Setibanya di Kameoka, sebenarnya saya sangat ingin berkeliling menggunakan sepeda. Banyak tempat penyewaan sepeda tak jauh dari stasiun. Pemandangannya tak kalah indah, lengkap dengan pemukiman warga. Membayangkan bersepeda di pemukiman warga saja sudah menyenangkan, apalagi kalau terlaksana. Sayang kami harus mengurungkan niat tersebut karena keterbatasan waktu. Pengunjung dapat kembali menggunakan Sagano romantic train lagi, menggunakan Hozugawa river boat, atau seperti pilihan kami, menggunakan kereta JR dari stasiun Kameoka menuju stasiun Arashiyama. Dari stasiun Arashiyama, kami melanjutkan perjalanan ke destinasi selanjutnya, yaitu Arashiyama Bamboo Grove dengan berjalan kaki.

Tiket Sagano romantic train kami beli lewat aplikasi Klook karena takut kehabisan. Tapi ternyata antrian di loket tidak terlalu panjang, mungkin karena memang kami datang saat musim liburan telah usai. Yap, kami datang hanya beberapa hari setelah golden week usai.
—
Arashiyama Bamboo Groove – Sepertinya banyak orang akan merasakan deja vu saat melihat Arashiyama bamboo groove. Yap, foto-foto hutan bambu ini banyak beredar di internet. Selama kurang lebih satu jam, kami menyusuri jalur setapak di dalam hutan bambu. Walaupun di Indonesia bambu sering dikaitkan dengan hal mistis, sebaliknya saya merasakan ketenangan ketika berjalan menyusuri jalan setapak itu.

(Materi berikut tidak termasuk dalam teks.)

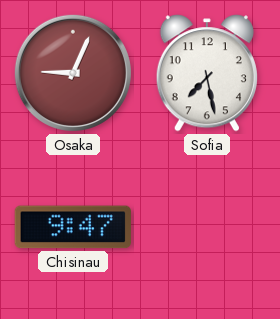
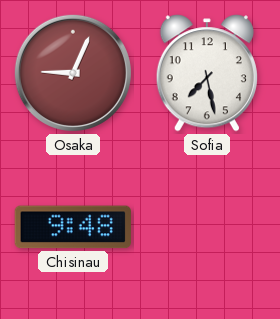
Chisinau: 9:47 -> 9:48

Bagi yang lelah berjalan, atau memang ingin mencoba sensasi naik becak khas Jepang, dapat menggunakan jasa jinrikisha. Jin berarti manusia, riki berarti kekuatan atau tenaga, sha berarti kendaraan. Yap, jinrikisha adalah kendaraan yang ditarik oleh manusia, sebelas dua belas sama becak ya. Tapi perbedaannya, ‘tukang becak’ jinrikisha ini muda-muda dan berbadan kekar, jadi tidak ada perasaan gak tega gitu, hehe.
Setelah cukup berkeliling hutan bambu, kami melanjutkan perjalanan ke destinasi selanjutnya yakni Fushimi Inari Taisha. Cukup lelah berjalan, kami beristirahat sejenak di pinggir sungai dengan pemandangan jembatan Togetsu. What a beautiful scenery!


—
Fushimi Inari Taisha – Pertama kali saya melihat torii Fushimi Inari Taisha adalah dari soundtrack film Detective Conan Crossroad In the Ancient Capital, salah satu movie Conan favorit saya. Judul lagunya adalah Time After Time, pun menjadi salah satu soundtrack Conan favorit saya. Film itu diputar di salah satu saluran TV swasta saat saya masih duduk di bangku SD tahun 2000 awal, saat penggunaan internet masih sangat terbatas. Cuplikan gambar torii yang saya lihat itu tersimpan dalam ingatan hingga sekarang. Dan akhirnya berbelas-belas tahun kemudian, saya dapat melihat torii-torii itu secara langsung.. 🙂
Fushimi Inari Taisha memang kami jadikan sebagai destinasi wajib kami di Kyoto. Seandainya kami harus membuang beberapa destinasi karena keterbatasan waktu, Fushimi Inari tidak akan masuk ke dalam nominasi tersebut. Dengan kata lain, Fushimi Inari adalah salah satu destinasi prioritas kami.
Kami baru tiba di kuil Fushimi Inari hampir pukul setengah 6 sore. Seperti kuil Yasaka di Gion, tidak ada batasan jam berkunjung di kuil Fushimi Inari. Mungkin kuil ini sudah tak asing bagi kebanyakan orang. Rentetan torii gates yang membentuk sebuah jalur pendakian menuju hutan di gunung suci Inari ini kerap wara-wiri di berbagai macam media. Pertama datang kami disambut oleh gerbang utama kuil (Romon Gate), dan aula utama kuil (honden).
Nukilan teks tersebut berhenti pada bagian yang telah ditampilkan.